The past six months have been particularly eventful and emotional for Grande - themes she confronts on her new 12-track album, named after the immensely relatable breakup song she released on the heels of her broken engagement to comedian Pete Davidson.

Here's everything you need to know about "thank u, next."

- First, let's take in the track list, which Grande teased on Instagram last month:

Yep, there's a song called "NASA." Consider it the new essential anthem for anyone who needs space (ha, space) in their relationship.

Yes, she references her exes.

We wouldn't expect anything less from Grande - her last album literally had a song called "Pete Davidson." And the title track for "thank u, next" includes pointed (and heavily discussed) lines about several of Grande's famous exes, including Davidson, Big Sean and Mac Miller, who died in September from an accidental overdose.

Grande weaves the ups and downs of her roller-coaster year throughout "Thank U, Next." She celebrates her close friends (and her financial wealth) on "7 Rings," admits she's "a little messed up" on "Needy" and confesses "I done been through way too much" on "Fake Smile." Even as she pursues a free-spirited fling on "Bloodline," she alludes to heartbreak: "I ain't lookin' for my one true love, yeah that ship sailed away."

The most forthright references to Grande's romantic setbacks appear to be in "Ghostin'," which many fans are convinced is about Grande grieving Miller's death while in a serious but relatively new relationship with Davidson.

"I know you hear me when I cry

"I try to hold it in at night

"When you're sleeping next to me

"But it's your arms that I need this time"

On social media, fans quickly pointed out that the track sounds a lot like "2009," a song from Miller's Grammy-nominated album "Swimming," which was released a month before his death at 26.

Grande recently tweeted that "Ghostin'" is about "feeling badly for the person you're with bc you love somebody else. feeling badly bc he can tell he can't compare."

Fans have also found apparent references to Davidson and Miller in "In My Head," which Grande explained, in a tweet to fans, is about "being in love w a version of somebody you've created in your head. falling for someone that they are not."

The release is paired with a new single - and a provocative music video.

Grande didn't just release "thank u, next" at midnight - she also dropped the music video for the album's third single, "Break Up With Your Girlfriend, I'm Bored." The video sheds some light on one of the album's most eye-catching track titles and has clocked up more than 9 million views (and counting) since its midnight debut.

The song, which samples 'N Sync's "It Makes Me Ill," focuses on an infatuation with someone who is already in a relationship. In the video, Grande exchanges flirty glances with a man she meets (along with his girlfriend) at a club. The girlfriend, a ponytail-wearing brunette, bears a striking resemblance to Grande, who is blond when she meets the couple but transforms into her trademark ponytail when she attends a party hosted by her new acquaintances.

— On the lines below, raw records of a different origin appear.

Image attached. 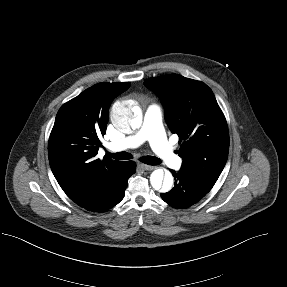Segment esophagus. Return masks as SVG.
Here are the masks:
<instances>
[{"instance_id": "esophagus-1", "label": "esophagus", "mask_w": 287, "mask_h": 287, "mask_svg": "<svg viewBox=\"0 0 287 287\" xmlns=\"http://www.w3.org/2000/svg\"><path fill=\"white\" fill-rule=\"evenodd\" d=\"M141 166L144 170H147V171H152V170L156 169L155 166H151V165L142 164Z\"/></svg>"}]
</instances>
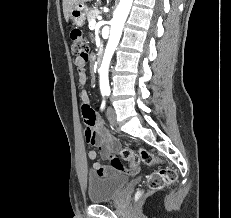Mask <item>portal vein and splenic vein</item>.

Grande appears to be in competition with the woman as she nonchalantly sings the song's seductive refrain. But when she goes to make her move at the end of the video, we see it's the woman, not the man, she's been after as Grande goes in for a kiss.

This aspect of the video has caused some controversy. Grande has only publicly dated men, so the implied kiss at the end has led some viewers to accuse the singer of "queer-baiting" - or, at least, the use of a tired trope that (in the context of a song hinting at infidelity) reinforces harmful stereotypes about bisexual people.

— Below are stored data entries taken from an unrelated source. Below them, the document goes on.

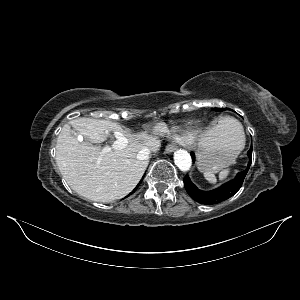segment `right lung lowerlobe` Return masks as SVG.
Masks as SVG:
<instances>
[{
	"instance_id": "98d812e1",
	"label": "right lung lower lobe",
	"mask_w": 300,
	"mask_h": 300,
	"mask_svg": "<svg viewBox=\"0 0 300 300\" xmlns=\"http://www.w3.org/2000/svg\"><path fill=\"white\" fill-rule=\"evenodd\" d=\"M140 183H141V181H140ZM138 185H139V184H138ZM136 189H137V187L134 189V191H135ZM134 191H133V192H134Z\"/></svg>"
}]
</instances>
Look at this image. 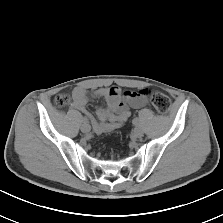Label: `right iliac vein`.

Grande has a sizable LGBTQ fan base and once wrote that she is "eternally indebted to and inspired by the LGBTQ community."

Shangela (of "RuPaul's Drag Race" fame) makes a cameo.

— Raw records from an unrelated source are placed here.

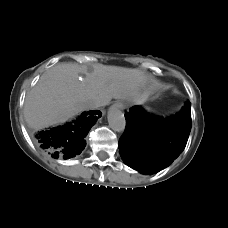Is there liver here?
<instances>
[{
    "label": "liver",
    "instance_id": "1",
    "mask_svg": "<svg viewBox=\"0 0 228 228\" xmlns=\"http://www.w3.org/2000/svg\"><path fill=\"white\" fill-rule=\"evenodd\" d=\"M151 82L139 69L99 64L88 72L76 63L57 64L26 96L24 117L30 127L42 129L88 109L86 102L90 100L101 106L113 98L141 104L153 89Z\"/></svg>",
    "mask_w": 228,
    "mask_h": 228
}]
</instances>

"thank u, next" is notably devoid of features with other artists (though we can't rule out remixes). But we do get to hear from Shangela, the fan-favourite "Drag Race" alum, born D.J. Pierce, who puts a spin on Neil Armstrong's indelible line at the top of "NASA": "This is one small step for woman, one giant step for womankind."

Shangela told E! News that the cameo happened spontaneously but that Grande's brother, Frankie, helped make the connection.

The album also features a spoken intro from Grande's grandmother, Marjorie Grande (known to Grande and her fans as Nonna), who opens "Bloodline" with a feisty proclamation that makes Grande giggle: "Because I'm trying to do the best that I can, and they can't find something to satisfy me."